The 33-year-old, who makes her home in the tennis haven of Sarasota, Fla., arrived on the morning of her scheduled match against fellow tennis great and former rival Martina Navratilova. After three practice sessions, the 9-time Slam winner took to the court, her sea foam green and white Yonex clothing hugging a much slimmer figure, highlighted well by her blonde highlights.
Seles’ nervousness was apparent from the start, but as the match progressed, the former World No. 1 showed shades of the player that once dominated the women’s game before her career was cut brutally short. Broken in the ninth game of the first set, she immediately broke back and held at love to consolidate the break on her serve, using the same punishing ground strokes that led her to three French Open crowns.
The contrast of styles – Navratilova’s one-handed serve-and-volley game versus the double-fisted forehand and backhand from the baseline-hugging Seles produced some quality tennis with a bit of humor mixed in for good measure. Seles, although playing an exhibition, appeared to have more than the typical hit-and-giggle mentality, focusing on the match point by point as if rankings points were at stake – she offered only a half-apology for a net cord at one point.
But the rust on court was not confined to the color of the clay, she even forgot to switch sides after six points in the opening set tiebreak.
“I’ll take whatever I can get right now”, she told the crowd after a lucky winner. And take she did, winning the tiebreak and the set.
Navratilova came back in the second set, which took an entertaining turn when a drop shot off Seles’ racquet drew the 50-year-old veteran wide. Navratilova went sailing off the court and nearly into the first row of seats, where she playfully grabbed a spectator’s drink and took a sip. Realizing it was an alcoholic beverage, she quipped, “That is the first and last time I’ll ever do that. Now I’ll have a smile on my face no matter what.”

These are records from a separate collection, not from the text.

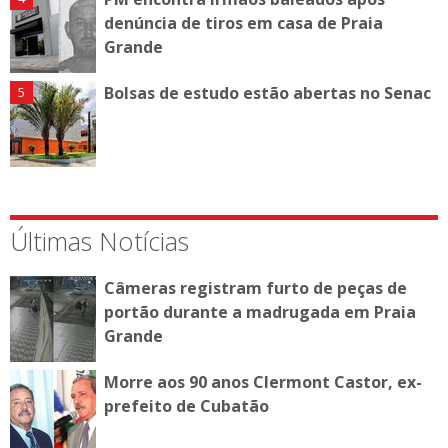
denúncia de tiros em casa de Praia
Grande
Bolsas de estudo estão abertas no Senac
Últimas Notícias
Câmeras registram furto de peças de
portão durante a madrugada em Praia
Grande
Morre aos 90 anos Clermont Castor, ex-
prefeito de Cubatão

That proved difficult to live up to, however, because she double faulted on match point to hand Seles the match, 7-6 (1), 2-6, 10-1 (match tiebreak).
Having faced and overcome adversity in her career, spotlighted by the stabbing she suffered at a tournament in Germany in 1993 and the death of her father and mentor later in her career, Seles’ resolve is as much a credit to her as her accomplishments on the court. But off the court, she remains somewhat shy, flashing her unassuming smile when complimented or approached by fans, who packed the stadium to watch her play in dipping temperatures and give a rousing round of applause.
And the feeling was mutual.
“Except for [the groin pull], I am happy with everything, and especially my foot,” she told the Houston Chronicle. “This was a good start and I am looking forward to playing more.”